Among patients who were admitted to the intensive care unit for intoxication, the intensive care follow-up period was reported to be three days (41,42). Altınışık et al. (27) reported that most of the patients admitted to the intensive care unit after synthetic cannabinoid use regained consciousness by 24 hours and the remainders by 48 hours. They reported a follow-up period of three days and recommended a follow-up period of at least three days (27). In our study, the intensive care follow-up period was four days, and the regular ward follow-up period was two days. As synthetic cannabinoid types are variable and their duration of effect is largely unknown, we believe that intensive care unit follow-up should be sufficiently long.
No death occurred among nine patients of Buser et al. (30) and 12 patients of Altınışık et al. (27). According to Turkey Drug Report published in 2013, seven drug-related deaths occurred due to synthetic cannabinoids and three deaths occurred due to the combined use of marijuana and synthetic cannabinoids in the second half of 2012 (43). The overall mortality rate in our study was 2%. Although all deceased patients were also intoxicated, this trend did not reach statistical significance. Deaths may have developed as a result of irreversible injury caused by worsening hypoxia. The major factor giving rise to our higher mortality rate may be the referral of patients with poor overall status to our center from neighboring district hospitals.
Study Limitations
Since the present study had a retrospective design, we could not obtain any information about patient anamnesis, history, family history, and details of additional substance use (Was the patient addicted to any other substance? Which substance, other than Bonzai, was recently taken and when?). Similarly, complete blood count, blood gas analysis, and other biochemical parameters could not be analyzed.
Conclusion
Particularly affecting young people, Bonsai use is characterized by ischemic symptoms and can therefore be fatal.
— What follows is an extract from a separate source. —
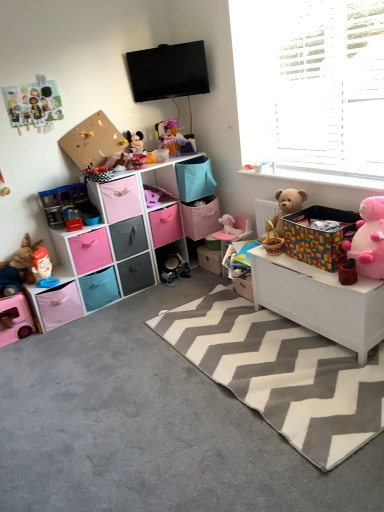 Locate an element on the screen. Image resolution: width=384 pixels, height=512 pixels. vacant space in front of pink plastic toy car at lower left, the seventh toy positioned from the right is located at coordinates (16, 353). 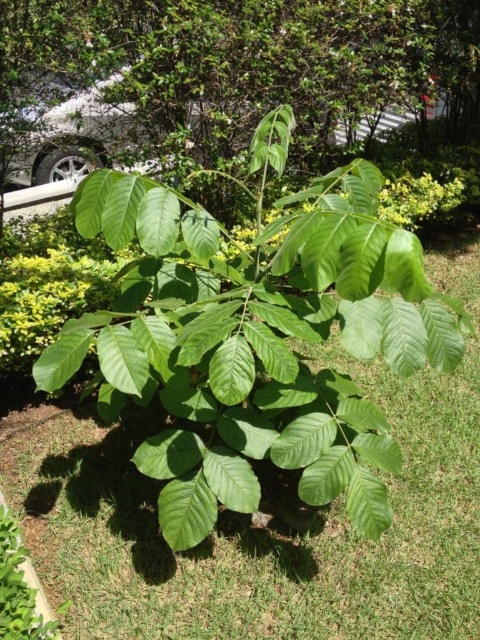 You are standing in a garden and see the green grass at center and the green leafy tree at center. Which one is closer to you?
Strict measures should be taken in emergency departments and more robust security policies should be implemented to reduce mortality and morbidity associated with Bonsai use. It is also necessary to prohibit the production and use of Bonsai.
Ethics
Ethics Committee Approval: University of Health Sciences Dışkapı Yıldırım Beyazıt Training and Research Hospital, Ankara, Turkey, approval number: 32/06 22.11.2016.
Informed Consent: Retrospective study.
Peer-review: Externally peer-reviewed.
Authorship Contributions
Surgical and Medical Practices: N.K., Concept: N.K., U.Y.Ç., Design: N.K., U.Y.Ç., Data Collection or Processing: N.K., H.S., B.D., Analysis or Interpretation: N.K., R.P.K., Literature Search: N.K., U.Y.Ç., R.P.K., H.S., B.D., Writing: N.K.
Conflict of Interest: No conflict of interest was declared by the authors.
Financial Disclosure: The authors declared that this study received no financial support.